Владимир Андреич легко, наддав, приблизил к скачущему князю.
— Пешцев мало! — прокричал сквозь ветер и топот коней.
Дмитрий кивнул, подумал и крикнул в ответ:
— Тимофею Василичу накажи! Еще не поздно добрать!
В упругости ветра, когда выскакали на косогор, почуялось далекое томительное дыхание степных просторов. Или поблазнило так? Дмитрий не ведал.
Глава 23
— Идут и идут! — Парень приник к волоковому окошку избы.

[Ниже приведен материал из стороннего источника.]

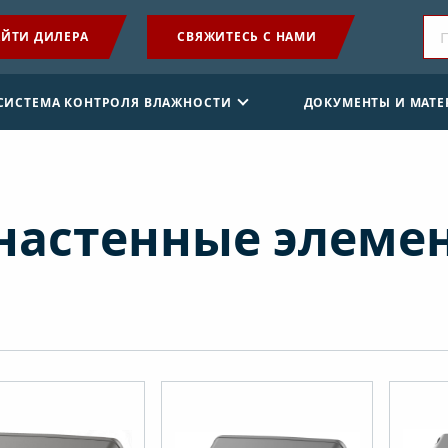
ЙТИ ДИЛЕРА
СВЯЖИТЕСЬ С НАМИ
ПРОДУКЦИЯ
 СИСТЕМА КОНТРОЛЯ ВЛАЖНОСТИ
ДОКУМЕНТЫ И МАТ
ПРИМЕНЕНИЕ
SENSE СИСТЕМА КОНТРОЛЯ ВЛАЖНОСТИ
 настенные элеме
ДОКУМЕНТЫ И МАТЕРИАЛЫ
НОВОСТИ
О КОМПАНИИ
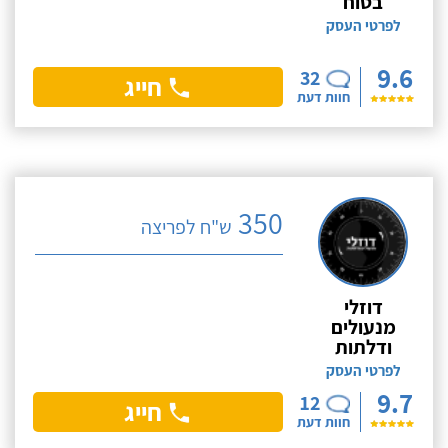
בטוח
לפרטי העסק
9.6
32
חייג
חוות דעת
350
ש"ח לפריצה
דוזלי
מנעולים
ודלתות
לפרטי העסק
9.7
12
חייג
חוות דעת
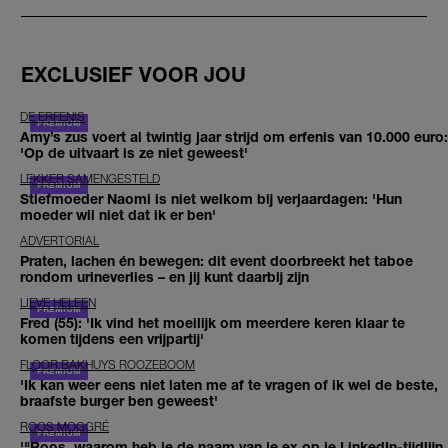
EXCLUSIEF VOOR JOU
DE ERFENIS
Amy’s zus voert al twintig jaar strijd om erfenis van 10.000 euro:
'Op de uitvaart is ze niet geweest'
LEKKER SAMENGESTELD
Stiefmoeder Naomi is niet welkom bij verjaardagen: 'Hun
moeder wil niet dat ik er ben'
ADVERTORIAL
Praten, lachen én bewegen: dit event doorbreekt het taboe
rondom urineverlies – en jij kunt daarbij zijn
LIEVE HELEEN
Fred (55): 'Ik vind het moeilijk om meerdere keren klaar te
komen tijdens een vrijpartij'
FLOOR BAKHUYS ROOZEBOOM
'Ik kan weer eens niet laten me af te vragen of ik wel de beste,
braafste burger ben geweest'
ROOS MOGGRÉ
'"Roos, waarom heb je de naam van je ex op je LinkedIn-tijdlijn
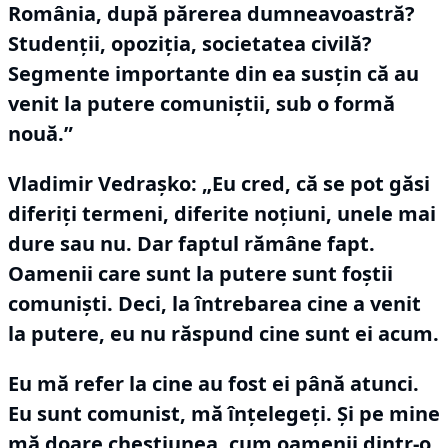
România, după părerea dumneavoastră?
Studenţii, opoziţia, societatea civilă?
Segmente importante din ea susţin că au
venit la putere comuniştii, sub o formă
nouă.”
Vladimir Vedraşko:
„Eu cred, că se pot găsi
diferiţi termeni, diferite noţiuni, unele mai
dure sau nu.
Dar faptul rămâne fapt.
Oamenii care sunt la putere sunt foştii
comunişti.
Deci, la întrebarea cine a venit
la putere, eu nu răspund cine sunt ei acum.
Eu mă refer la cine au fost ei până atunci.
Eu sunt comunist, mă înţelegeţi.
Şi pe mine
mă doare chestiunea, cum oamenii dintr-o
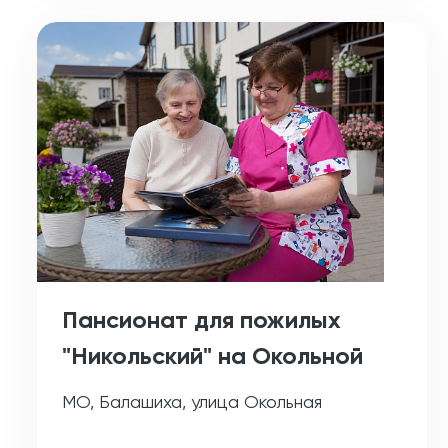
Пансионат для пожилых
"Никольский" на Окольной
МО, Балашиха, улица Окольная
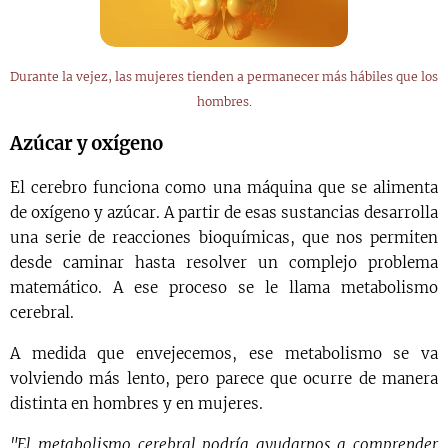
Durante la vejez, las mujeres tienden a permanecer más hábiles que los
hombres.
Azúcar y oxígeno
El cerebro funciona como una máquina que se alimenta
de oxígeno y azúcar. A partir de esas sustancias desarrolla
una serie de reacciones bioquímicas, que nos permiten
desde caminar hasta resolver un complejo problema
matemático. A ese proceso se le llama metabolismo
cerebral.
A medida que envejecemos, ese metabolismo se va
volviendo más lento, pero parece que ocurre de manera
distinta en hombres y en mujeres.
"El metabolismo cerebral podría ayudarnos a comprender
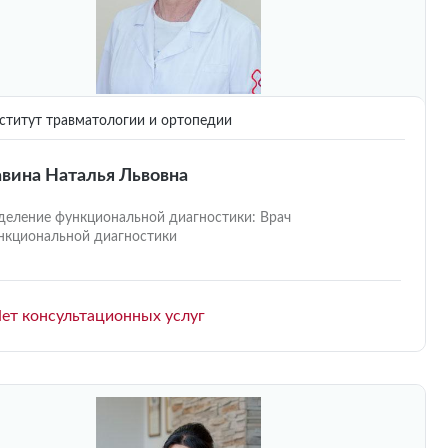
титут травматологии и ортопедии
вина Наталья Львовна
деление функциональной диагностики: Врач
нкциональной диагностики
ет консультационных услуг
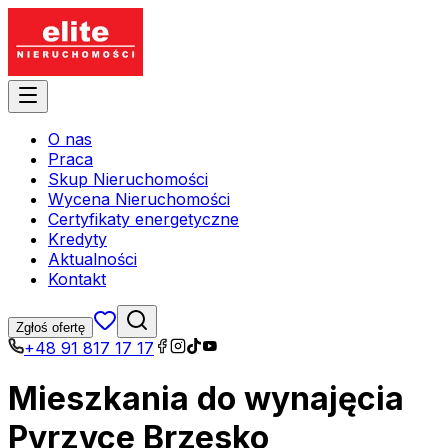
O nas
Praca
Skup Nieruchomości
Wycena Nieruchomości
Certyfikaty energetyczne
Kredyty
Aktualności
Kontakt
Zgłoś ofertę
+48 91 817 17 17
Mieszkania do wynajęcia
Pyrzyce Brzesko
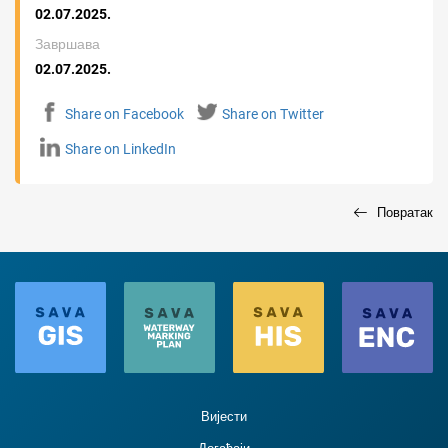
02.07.2025.
Завршава
02.07.2025.
Share on Facebook
Share on Twitter
Share on LinkedIn
Повратак
Вијести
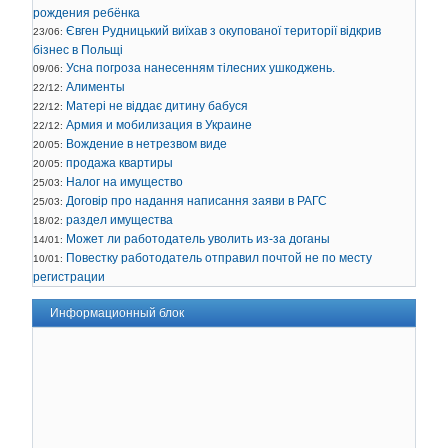
рождения ребёнка
Євген Рудницький виїхав з окупованої території відкрив
23/06:
бізнес в Польщі
Усна погроза нанесенням тілесних ушкоджень.
09/06:
Алименты
22/12:
Матері не віддає дитину бабуся
22/12:
Армия и мобилизация в Украине
22/12:
Вождение в нетрезвом виде
20/05:
продажа квартиры
20/05:
Налог на имущество
25/03:
Договір про надання написання заяви в РАГС
25/03:
раздел имущества
18/02:
Может ли работодатель уволить из-за доганы
14/01:
Повестку работодатель отправил почтой не по месту
10/01:
регистрации
Информационный блок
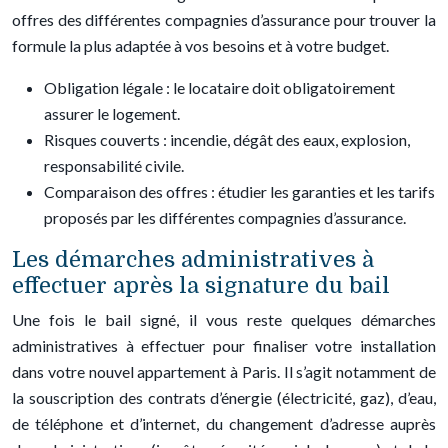
offres des différentes compagnies d’assurance pour trouver la
formule la plus adaptée à vos besoins et à votre budget.
Obligation légale : le locataire doit obligatoirement
assurer le logement.
Risques couverts : incendie, dégât des eaux, explosion,
responsabilité civile.
Comparaison des offres : étudier les garanties et les tarifs
proposés par les différentes compagnies d’assurance.
Les démarches administratives à
effectuer après la signature du bail
Une fois le bail signé, il vous reste quelques démarches
administratives à effectuer pour finaliser votre installation
dans votre nouvel appartement à Paris. Il s’agit notamment de
la souscription des contrats d’énergie (électricité, gaz), d’eau,
de téléphone et d’internet, du changement d’adresse auprès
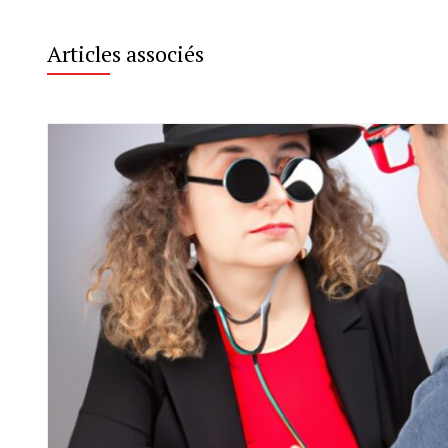
Articles associés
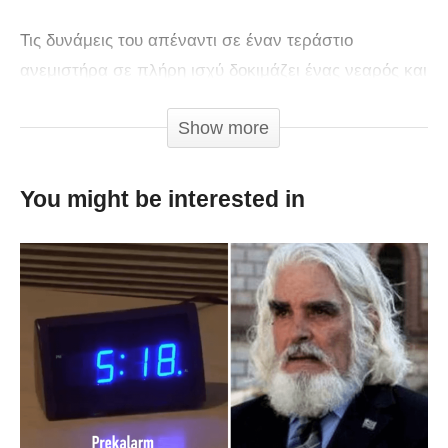
Τις δυνάμεις του απέναντι σε έναν τεράστιο
ανεμιστήρα σε πλήρη ισχύ δοκιμάζει ένας νεαρός και
προκαλεί άφθονο γέλιο.
Show more
You might be interested in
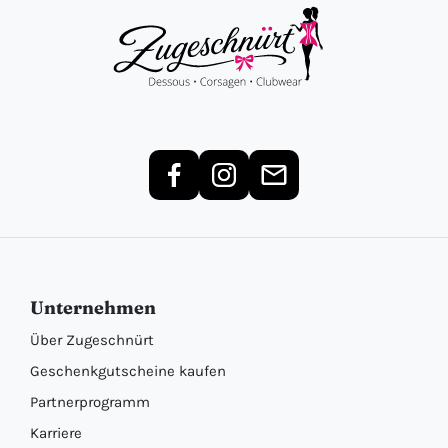
Unternehmen
Über Zugeschnürt
Geschenkgutscheine kaufen
Partnerprogramm
Karriere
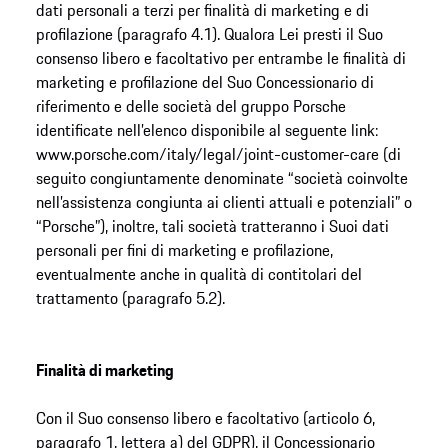
dati personali a terzi per finalità di marketing e di
profilazione (paragrafo 4.1). Qualora Lei presti il Suo
consenso libero e facoltativo per entrambe le finalità di
marketing e profilazione del Suo Concessionario di
riferimento e delle società del gruppo Porsche
identificate nell’elenco disponibile al seguente link:
www.porsche.com/italy/legal/joint-customer-care (di
seguito congiuntamente denominate “società coinvolte
nell’assistenza congiunta ai clienti attuali e potenziali” o
“Porsche”), inoltre, tali società tratteranno i Suoi dati
personali per fini di marketing e profilazione,
eventualmente anche in qualità di contitolari del
trattamento (paragrafo 5.2).
Finalità di marketing
Con il Suo consenso libero e facoltativo (articolo 6,
paragrafo 1, lettera a) del GDPR), il Concessionario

Шли уже второй день. Проезжали бояре на высоких дорогих конях, рысила, подрагивая копьями, конница. Колыхались тяжелые возы на железных ободьях с увязанною снедью, пивом, ратною срядой и кованью. Теперь шли, шаркая долгими дорожными шептунами, ратные мужики, пешцы, неся на плечах рогатины, топоры, а то и просто ослопы с окованным железом концом. Шли истово, наступчиво, одинаково усеребренные дорожною пылью. Несли в заплечных калитах хлеб, сушеную рыбу, непременную чистую льняную рубаху — надеть перед боем, чтобы в чистой, ежели такая судьба, отойти к Господу.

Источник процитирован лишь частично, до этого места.